** What is needed **
Scan the entries below for lines holding "boost". Give the number of such lines alone.

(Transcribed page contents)

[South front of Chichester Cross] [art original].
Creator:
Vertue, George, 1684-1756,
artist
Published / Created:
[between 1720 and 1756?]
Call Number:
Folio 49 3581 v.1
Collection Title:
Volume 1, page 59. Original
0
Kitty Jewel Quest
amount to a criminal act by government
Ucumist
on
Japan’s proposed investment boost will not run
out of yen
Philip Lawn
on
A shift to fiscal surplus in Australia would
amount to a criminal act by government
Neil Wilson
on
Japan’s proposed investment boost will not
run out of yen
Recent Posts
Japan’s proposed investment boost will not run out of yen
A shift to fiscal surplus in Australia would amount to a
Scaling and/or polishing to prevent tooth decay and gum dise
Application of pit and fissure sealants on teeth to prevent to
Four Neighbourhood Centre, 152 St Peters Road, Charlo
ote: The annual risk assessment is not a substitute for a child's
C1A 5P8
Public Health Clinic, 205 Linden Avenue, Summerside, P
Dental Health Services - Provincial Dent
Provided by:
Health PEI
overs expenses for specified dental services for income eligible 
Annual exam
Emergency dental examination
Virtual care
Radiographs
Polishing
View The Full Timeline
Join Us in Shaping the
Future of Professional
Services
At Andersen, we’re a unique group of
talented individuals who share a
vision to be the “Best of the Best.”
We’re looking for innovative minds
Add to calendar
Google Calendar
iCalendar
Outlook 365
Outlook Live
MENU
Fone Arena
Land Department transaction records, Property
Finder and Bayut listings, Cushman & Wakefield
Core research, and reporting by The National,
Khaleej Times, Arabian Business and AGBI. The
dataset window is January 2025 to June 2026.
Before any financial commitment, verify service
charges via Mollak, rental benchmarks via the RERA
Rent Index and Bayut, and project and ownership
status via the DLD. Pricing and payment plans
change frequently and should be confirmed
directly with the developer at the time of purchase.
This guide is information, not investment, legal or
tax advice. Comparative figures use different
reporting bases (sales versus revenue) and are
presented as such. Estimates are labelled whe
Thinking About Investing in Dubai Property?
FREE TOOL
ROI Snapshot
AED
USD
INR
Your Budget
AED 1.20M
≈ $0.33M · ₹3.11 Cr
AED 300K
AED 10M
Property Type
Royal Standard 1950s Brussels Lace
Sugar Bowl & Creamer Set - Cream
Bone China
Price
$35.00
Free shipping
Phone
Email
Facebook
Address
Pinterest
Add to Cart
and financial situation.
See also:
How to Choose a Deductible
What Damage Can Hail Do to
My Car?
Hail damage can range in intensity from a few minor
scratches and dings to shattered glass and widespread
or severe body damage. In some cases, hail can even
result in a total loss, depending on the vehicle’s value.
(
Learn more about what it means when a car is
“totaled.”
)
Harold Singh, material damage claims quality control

** Task answer **
3